UK charities Rethink Mental Illness, Mind and the National Autistic Society intervened in the case to provide evidence based on the experiences of their members and supporters.
Almost 20,000 people are assessed each week for ESA - including those moving over from the old benefit system of Incapacity Benefit (IB) - in England, Wales and Scotland, DWP figures show. The benefits system in Northern Ireland is administered separately.
More than a third of these people are claiming primarily for mental health problems, meaning tens of thousands of people each month are going through a process that puts them at a substantial disadvantage, the mental health charity said.
Under the current system, evidence from a professional, such as a GP or social worker, is expected to be provided by claimants themselves.

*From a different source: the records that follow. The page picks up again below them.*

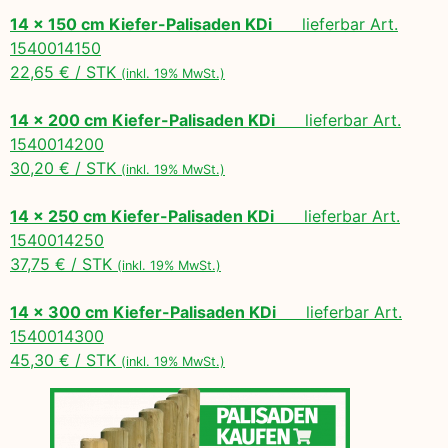
14 x 150 cm Kiefer-Palisaden KDi
lieferbar Art.
1540014150
22,65 € / STK
(inkl. 19% MwSt.)
14 x 200 cm Kiefer-Palisaden KDi
lieferbar Art.
1540014200
30,20 € / STK
(inkl. 19% MwSt.)
14 x 250 cm Kiefer-Palisaden KDi
lieferbar Art.
1540014250
37,75 € / STK
(inkl. 19% MwSt.)
14 x 300 cm Kiefer-Palisaden KDi
lieferbar Art.
1540014300
45,30 € / STK
(inkl. 19% MwSt.)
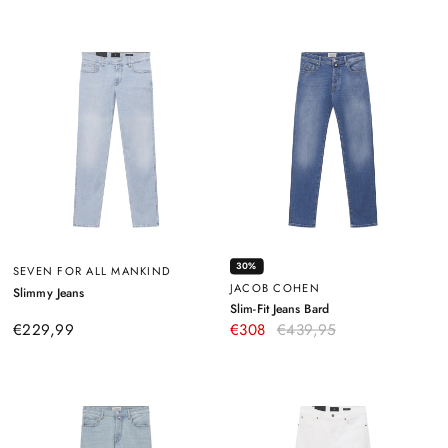
30%
SEVEN FOR ALL MANKIND
JACOB COHEN
–
Slimmy Jeans
Hellblau
–
Slim-Fit Jeans Bard
Blau
€229,99
€308
€439,95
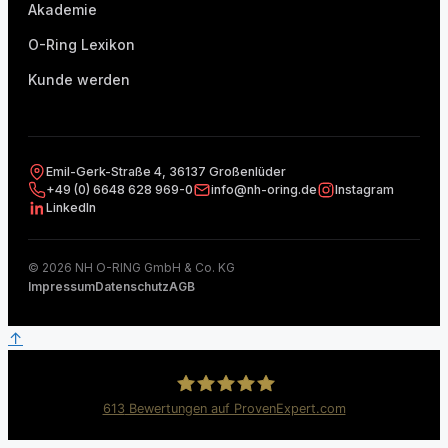
Akademie
O-Ring Lexikon
Kunde werden
Emil-Gerk-Straße 4, 36137 Großenlüder
+49 (0) 6648 628 969-0
info@nh-oring.de
Instagram
LinkedIn
© 2026 NH O-RING GmbH & Co. KG
Impressum
Datenschutz
AGB
↑
613
Bewertungen auf ProvenExpert.com
NH O-RING GmbH & Co. KG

There is no obligation for the DWP to collect this evidence, even on behalf of the most vulnerable claimants - apart from in some rare cases.
The charities involved in the case called on the government to suspend use of WCA tests for the people they help.
Mind's chief executive Paul Farmer said: "The judgment is a victory, not only for the two individuals involved in this case, but for thousands of people who have experienced additional distress and anxiety because they have struggled through an assessment process which does not adequately consider the needs of people with mental health problems."
The DWP said it wished to work with charities to "continually improve" the WCA for people with mental health problems.
But a spokesperson said: "We disagree with today's ruling and intend to appeal.
"We believe we have made - and continue to make - significant improvements to the WCA process for people with mental health conditions. The percentage of people with mental health conditions who go into the support group for ESA has more than tripled since 2010.
The DWP said the tribunal had made clear that there are safeguards built in to the WCA process to help ESA claimants.